Within the material, how many of the lines include the word "podmínky"? State only that number.

** SUPPLIED MATERIAL follows **

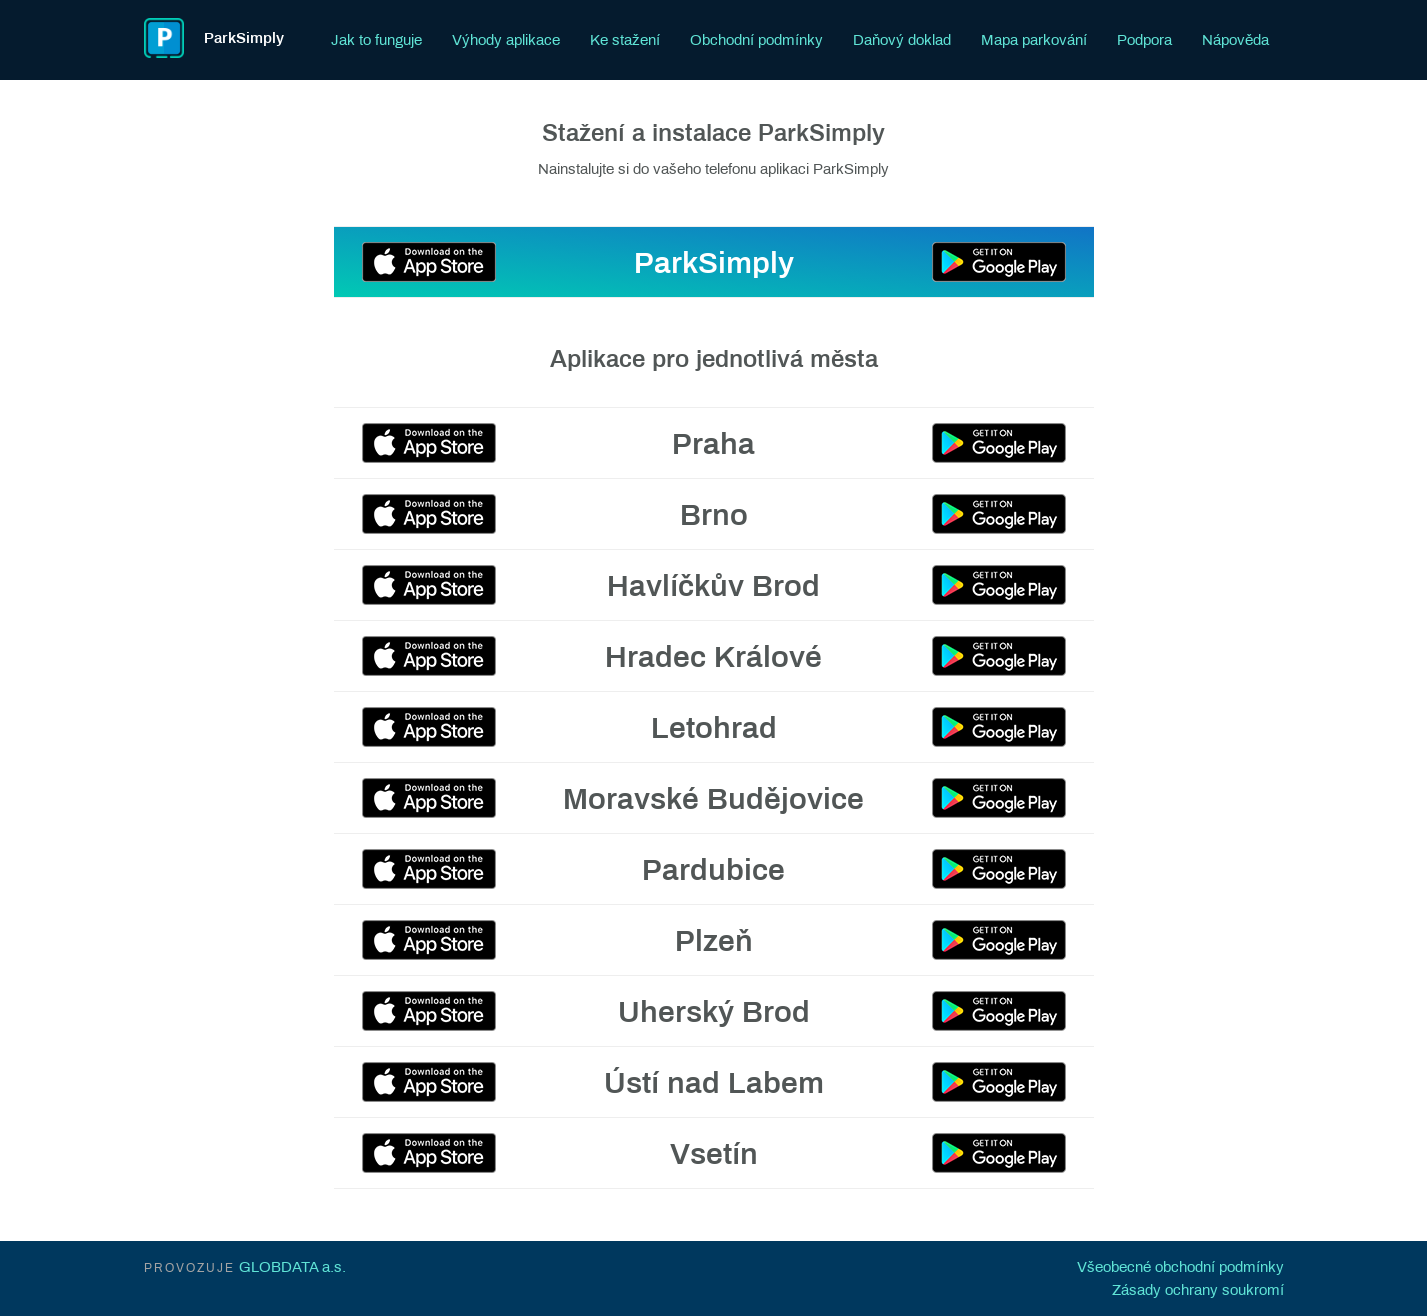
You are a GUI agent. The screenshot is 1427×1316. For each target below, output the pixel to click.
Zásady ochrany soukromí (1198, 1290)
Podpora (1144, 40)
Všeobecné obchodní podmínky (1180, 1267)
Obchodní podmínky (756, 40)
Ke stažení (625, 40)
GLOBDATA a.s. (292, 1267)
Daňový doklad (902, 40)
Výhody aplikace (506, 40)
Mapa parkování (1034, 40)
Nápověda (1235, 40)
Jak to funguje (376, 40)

** End of SUPPLIED MATERIAL **

**ANSWER TO THE EXERCISE**: 2